Teachers strike in NSW
Teachers strike in NSW

“We want more than thanks!” was the rallying cry of thousands of striking teachers who formed a sea of red outside the New South Wales parliament on 7 December. Hailing from across the state, their message to the premier and the education minister was that they had had enough. 

The government is offering a 2.5 percent pay increase, which barely keeps up with inflation. The union is demanding up to 7.5 percent to reflect the decline in teachers’ salaries relative to other skilled professions. 

Speakers at the rally talked about the endless paperwork, the weekends and evenings spent catching up on administration, and time taken out of teaching time to meet bureaucratic requirements. Teachers are demanding more planning time so they can deliver the quality education they believe students deserve.

Workloads are intensified by the serious teacher shortage in New South Wales. According to the education department’s own figures, there are 3,000 unfilled full-time positions in the state’s schools. Teachers are having to pick up the slack to keep the schools running. As a result of unmanageable workloads, the union says two-thirds of teachers are considering leaving the profession. Added to that is the toll that two years of online learning and supporting students through the pandemic has taken on educators.

While chatting with two teachers on the bus heading to the strike rally, I mentioned that I was studying to become a teacher. “Don’t do it!” was their emphatic response. “I’ve been teaching for 20 years”, one said, “and the workloads have never been this bad”. 

Their union t-shirts were emblazoned with the slogan “more than thanks” on the front. “Even a little thanks would be nice!” the younger teacher remarked. Instead, Education Minister Sarah Mitchell slammed the striking teachers, accusing the union of being a “protectionist racket” and “hellbent on hanging students out to dry for political purposes”.

Despite Mitchell’s claim that the strike was “pitting teachers, families and students against each other”, there is broad support for the teachers’ demands. A poll by the Sydney Morning Herald showed 83 percent of respondents supported the demand for a pay rise, reflecting the general sense in the community that teachers are not recognised for the crucial and difficult work they do.
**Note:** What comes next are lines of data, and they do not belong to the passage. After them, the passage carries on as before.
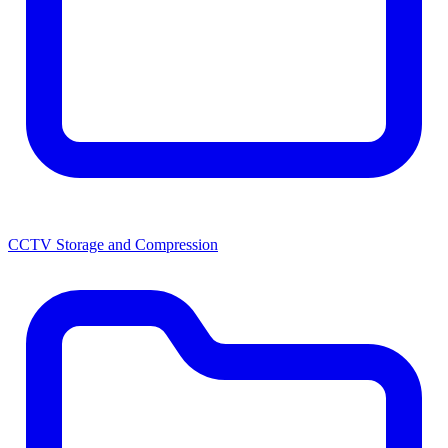
CCTV Storage and Compression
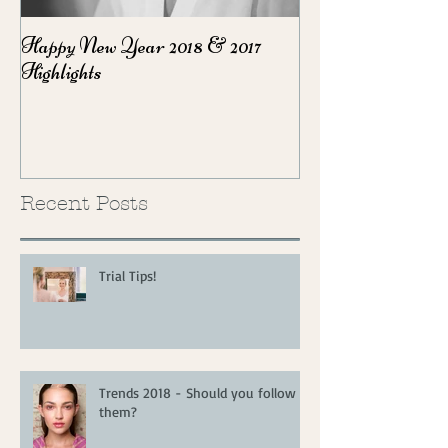
Happy New Year 2018 & 2017
Party Season Ma
Highlights
Recent Posts
Trial Tips!
Trends 2018 - Should you follow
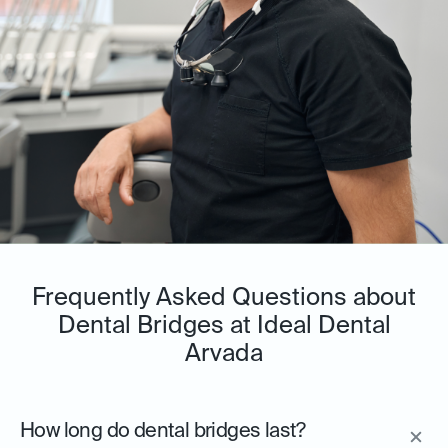
Frequently Asked Questions about
Dental Bridges at Ideal Dental
Arvada
How long do dental bridges last?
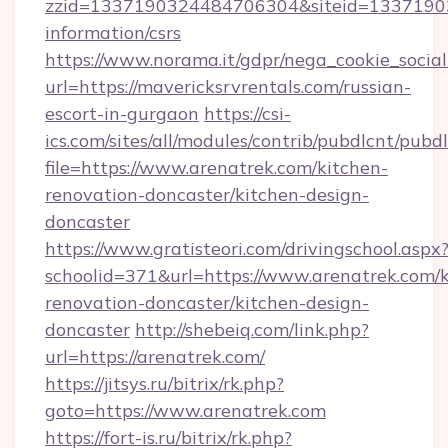
zzid=1337190324484706304&siteid=1337190324
information/csrs
https://www.norama.it/gdpr/nega_cookie_social
url=https://mavericksrvrentals.com/russian-
escort-in-gurgaon
https://csi-
ics.com/sites/all/modules/contrib/pubdlcnt/pubd
file=https://www.arenatrek.com/kitchen-
renovation-doncaster/kitchen-design-
doncaster
https://www.gratisteori.com/drivingschool.aspx
schoolid=371&url=https://www.arenatrek.com/k
renovation-doncaster/kitchen-design-
doncaster
http://shebeiq.com/link.php?
url=https://arenatrek.com/
https://jitsys.ru/bitrix/rk.php?
goto=https://www.arenatrek.com
https://fort-is.ru/bitrix/rk.php?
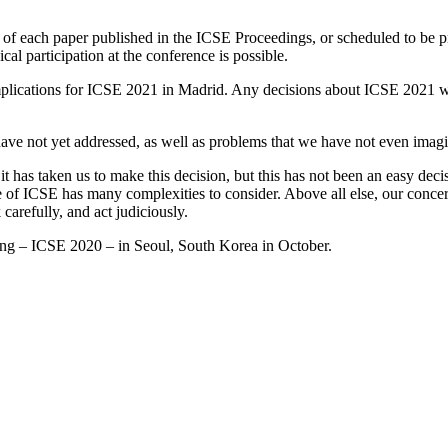
or of each paper published in the ICSE Proceedings, or scheduled to be 
cal participation at the conference is possible.
ny implications for ICSE 2021 in Madrid. Any decisions about ICSE 2021
 have not yet addressed, as well as problems that we have not even imag
it has taken us to make this decision, but this has not been an easy dec
of ICSE has many complexities to consider. Above all else, our concern 
 carefully, and act judiciously.
ing – ICSE 2020 – in Seoul, South Korea in October.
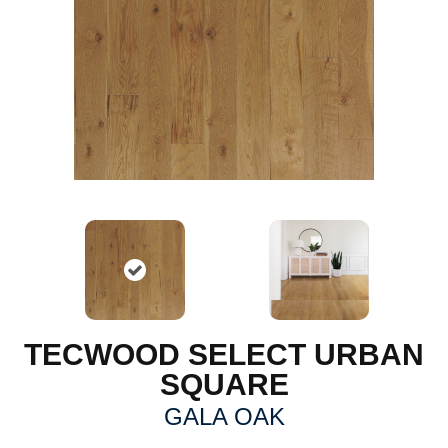
TECWOOD SELECT URBAN
SQUARE
GALA OAK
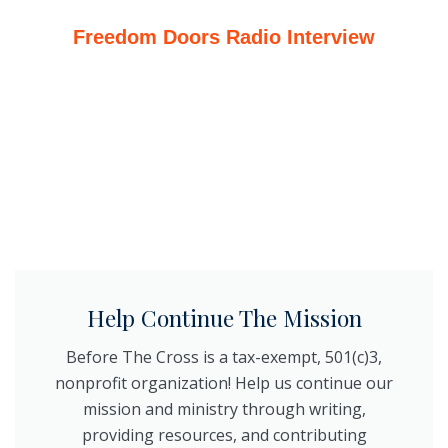
Freedom Doors Radio Interview
Help Continue The Mission
Before The Cross is a tax-exempt, 501(c)3,
nonprofit organization! Help us continue our
mission and ministry through writing,
providing resources, and contributing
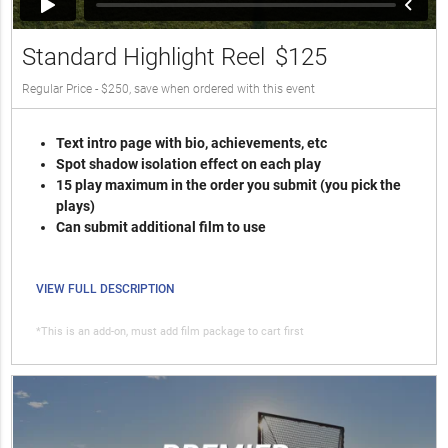
Standard Highlight Reel
$125
Regular Price - $250, save when ordered with this event
Text intro page with bio, achievements, etc
Spot shadow isolation effect on each play
15 play maximum in the order you submit (you pick the
plays)
Can submit additional film to use
VIEW FULL DESCRIPTION
*This is an add-on, must add film package to cart first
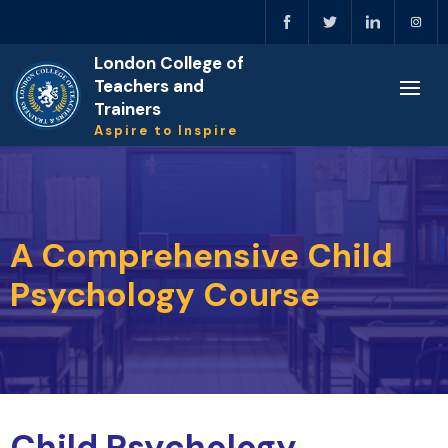
London College of
Teachers and
Trainers
Aspire to Inspire
A Comprehensive Child
Psychology Course
Child Psychology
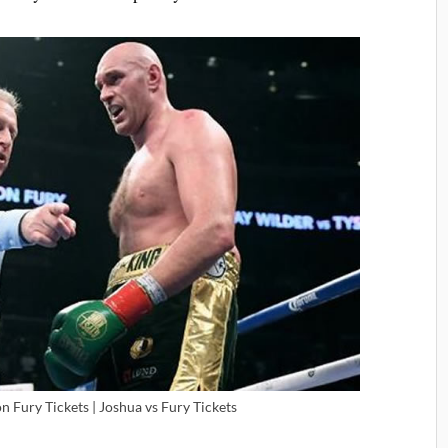
 Fury Tickets | Joshua vs Fury Tickets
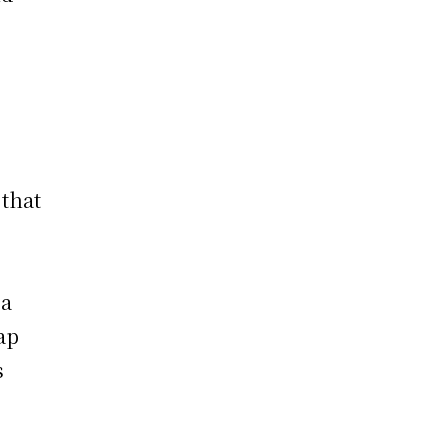
that
 a
ap
s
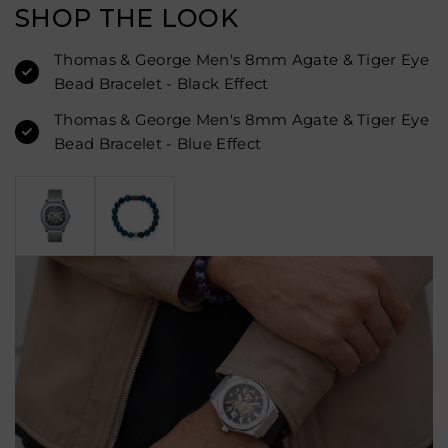
SHOP THE LOOK
Thomas & George Men's 8mm Agate & Tiger Eye
Bead Bracelet - Black Effect
Thomas & George Men's 8mm Agate & Tiger Eye
Bead Bracelet - Blue Effect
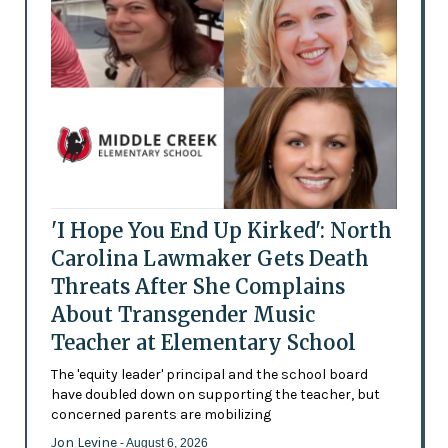
'I Hope You End Up Kirked': North
Carolina Lawmaker Gets Death
Threats After She Complains
About Transgender Music
Teacher at Elementary School
The 'equity leader' principal and the school board
have doubled down on supporting the teacher, but
concerned parents are mobilizing
Jon Levine
- August 6, 2026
The government’s 2.5 percent cap on public sector wage rises has come under fire from other unions this year with the Rail, Tram and Bus union taking industrial action over pay as well. Combined with the teachers’ strike, these high-profile sectors have the potential to defeat the policy, paving the way for real wage rises in the public sector. But this cannot be left to union officials, even those with the best negotiating strategies. Many teachers recognise that what is needed to win is concerted and ongoing strike action by public servants to put real pressure on the government.

“Teachers got a glimpse of the kind of pressure they could bring to bear last week when 400 schools across the state were shut down for the day”, a delegate from a school in Sydney’s west told Red Flag. “For many teachers, this was their first strike and it really gave them a sense of the kind of power we have when we take action collectively.”

The union has not ruled out more industrial action. “If we want to win our demands”, the western Sydney teacher said, “we’ll need to continue to go on strike to show the government we are serious and if they want a functioning education system, where students receive quality education and teachers don’t leave the sector in droves, they are going to have to give us what we are asking for”.

This sentiment echoes that of the older teacher from the bus. “Everything we have today is because the unions fought for it”, she said. “We used to have rolling strikes where we’d shut down the schools for days. We’ll need more of those if we are going to get what we want this time.”